Criticising the imposition of 2.5pc customs duty on crude oil, the refineries said the two sides had agreed before the budget to keep the customs duty on crude oil at zero being a raw material for refineries. This was also in line with other industries where import of raw material has been exempted from application of customs duty.
“This custom duty on crude oil will increase the cost of production and will negatively impact refineries’ profitability”, they said, adding consequently this will significantly reduce the cash generation for upgradation projects unless allowed to pass on to consumers.

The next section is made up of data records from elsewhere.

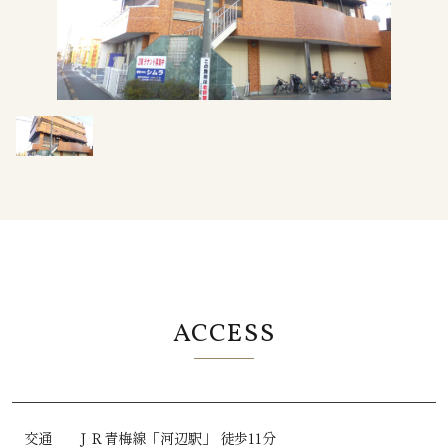
ACCESS
交通
ＪＲ青梅線
「河辺駅」
徒歩11分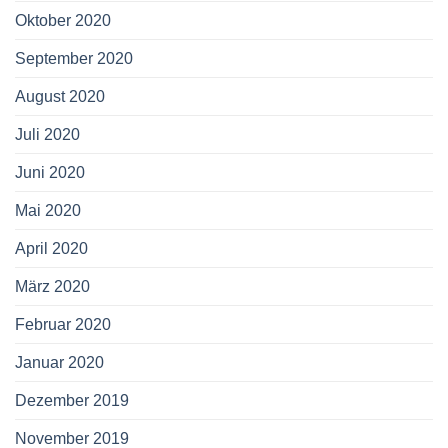
Oktober 2020
September 2020
August 2020
Juli 2020
Juni 2020
Mai 2020
April 2020
März 2020
Februar 2020
Januar 2020
Dezember 2019
November 2019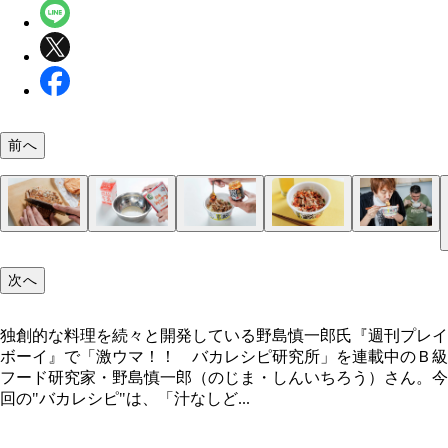
前へ
（１）切る！ マクドナルドのてりやきマックバー
（２）タレ！ どん兵衛冷しぶっかけうどんの液体
（３）盛りつけ！ どん兵衛冷しぶっかけうどんを
（４）完成！「ぶっかけどん兵衛で作る！ 冷やし
（５）激ウマ！ 全体をよくかき混ぜたら豪快に麺
からポークパティだけを取り出し、ひき肉に戻すよ
プと牛乳を１：２の比率で入れ、鶏ガラスープを小
と同じ手順で作って麺を冷やしたら（２）で作った
し担々うどん」
するべし。麻辣おかずラー油とポークパティが実に
次へ
感覚で細かく切り刻む。余ったパンはタレの味が濃
１杯程度混ぜ合わせる。分量はお好みで調整して構
をかけ、（１）の肉を中央にこんもりと盛りつけ、
仕事をしてくれている。余ったタレにご飯を入れて
め十分おいしく食べられる
い。つまり適当でＯＫ！
おかずラー油を全体に垂らしたら完成だ
い飯」しても最高にウマい！
独創的な料理を続々と開発している野島慎一郎氏『週刊プレイ
ボーイ』で「激ウマ！！ バカレシピ研究所」を連載中のＢ級
独創的な料理を続々と開発している野島慎一郎氏
フード研究家・野島慎一郎（のじま・しんいちろう）さん。今
回の"バカレシピ"は、「汁なしど...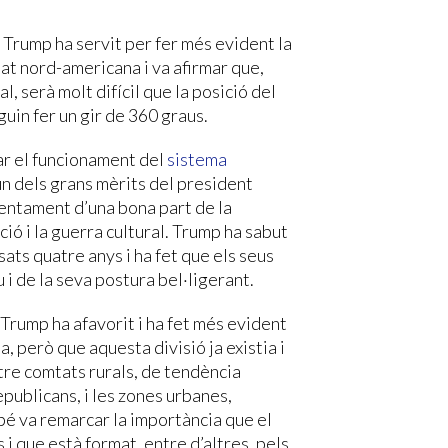
Trump ha servit per fer més evident la
etat nord-americana i va afirmar que,
al, serà molt difícil que la posició del
guin fer un gir de 360 graus.
ar el funcionament del
sistema
un dels grans mèrits del president
entament d’una bona part de la
ció i la guerra cultural. Trump ha sabut
ats quatre anys i ha fet que els seus
 i de la seva postura bel·ligerant.
Trump ha afavorit i ha fet més evident
, però que aquesta divisió ja existia i
tre comtats rurals, de tendència
publicans, i les zones urbanes,
é va remarcar la importància que el
 i que està format, entre d’altres, pels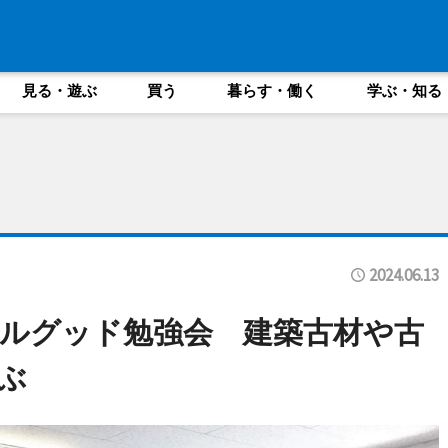
見る・遊ぶ
買う
暮らす・働く
学ぶ・知る
2024.06.13
ルグッド勉強会 建築古材や古
ぶ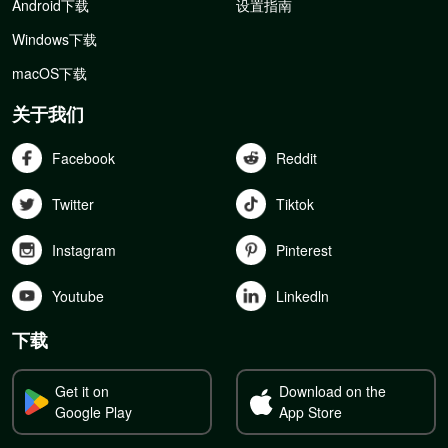
Android下载
设置指南
Windows下载
macOS下载
关于我们
Facebook
Reddit
Twitter
Tiktok
Instagram
Pinterest
Youtube
Linkedln
下载
Get it on
Download on the
Google Play
App Store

Similarly, the letter added that 17 per cent GST proposed on crude under the budget for next fiscal year would not yield any additional revenue for the government as it was adjustable. However, it will create significant working capital issues in already financially stressed industry. It is estimated that this will increase financial charges and erode profitability of refineries, in addition to reducing cash generation required for upgrades.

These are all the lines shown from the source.